The 63-page report, “‘All Five Fingers Are Not the Same’: Discrimination on Grounds of Gender Identity and Sexual Orientation in Sri Lanka,” finds that people who don’t conform to gender norms face arbitrary detention, mistreatment, and discrimination accessing employment, housing, and health care. The government should protect the rights of transgender people and others who face similar discrimination, Human Rights Watch said.

“All Sri Lankans, regardless of their gender identity or sexual orientation, should be able to exercise their rights without discrimination or abuse,” said Yuvraj Joshi, Gruber fellow in the lesbian, gay, bisexual, and transgender rights program at Human Rights Watch and author of the report. “While the government has begun to address these issues, it should urgently seek to eliminate laws and practices that discriminate on the basis of gender identity and sexual orientation.”

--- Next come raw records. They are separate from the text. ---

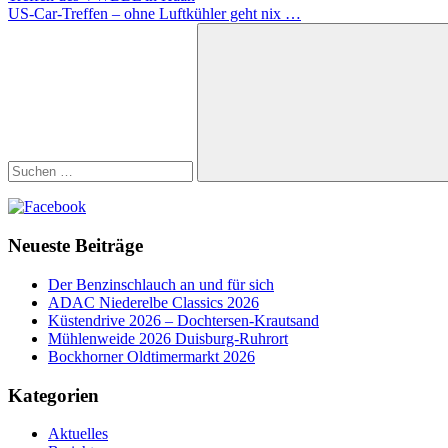
Beitrag:
Nächster
US-Car-Treffen – ohne Luftkühler geht nix …
Beitrag:
Suchen
nach:
Suchen
Neueste Beiträge
Der Benzinschlauch an und für sich
ADAC Niederelbe Classics 2026
Küstendrive 2026 – Dochtersen-Krautsand
Mühlenweide 2026 Duisburg-Ruhrort
Bockhorner Oldtimermarkt 2026
Kategorien
Aktuelles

Human Rights Watch interviewed 61 lesbian, gay, bisexual, transgender, and intersex (LGBTI) people in four Sri Lankan cities. Sixteen of those interviewed, most of them transgender or men who have sex with men, said they had suffered sexual or physical abuse by the police. More than half of this group said that police had detained them without cause at least once.

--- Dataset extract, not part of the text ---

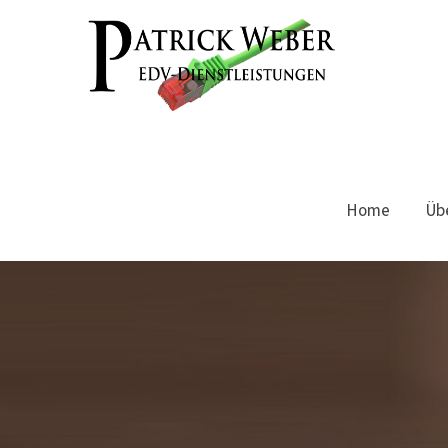
Home
Üb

Sri Lankan law currently provides no clear path to changing legal gender, HRW said. Transgender people are rarely able to obtain a national identity card and other official documents that reflect their preferred name and gender, exposing them to constant and humiliating scrutiny. “Krishan,” a 40-year-old transgender man in Colombo, said that the first question in job interviews is about his gender, not his qualifications.

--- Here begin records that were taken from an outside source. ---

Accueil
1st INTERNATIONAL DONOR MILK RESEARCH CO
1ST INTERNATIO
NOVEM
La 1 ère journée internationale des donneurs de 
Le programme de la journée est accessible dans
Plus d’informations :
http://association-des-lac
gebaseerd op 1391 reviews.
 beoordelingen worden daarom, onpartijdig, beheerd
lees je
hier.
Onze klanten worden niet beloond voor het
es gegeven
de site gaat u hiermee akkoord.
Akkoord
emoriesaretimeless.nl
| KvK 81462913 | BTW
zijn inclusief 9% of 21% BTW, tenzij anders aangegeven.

The Health Ministry, working with the National Human Rights Commission, has proposed a procedure through which transgender people could change the gender on their documents after a diagnosis from a mental health professional. While that would be a step forward, the authorities should allow people to change their legal gender on all documents without requiring psychiatric diagnosis or medical treatment or procedures, Human Rights Watch said.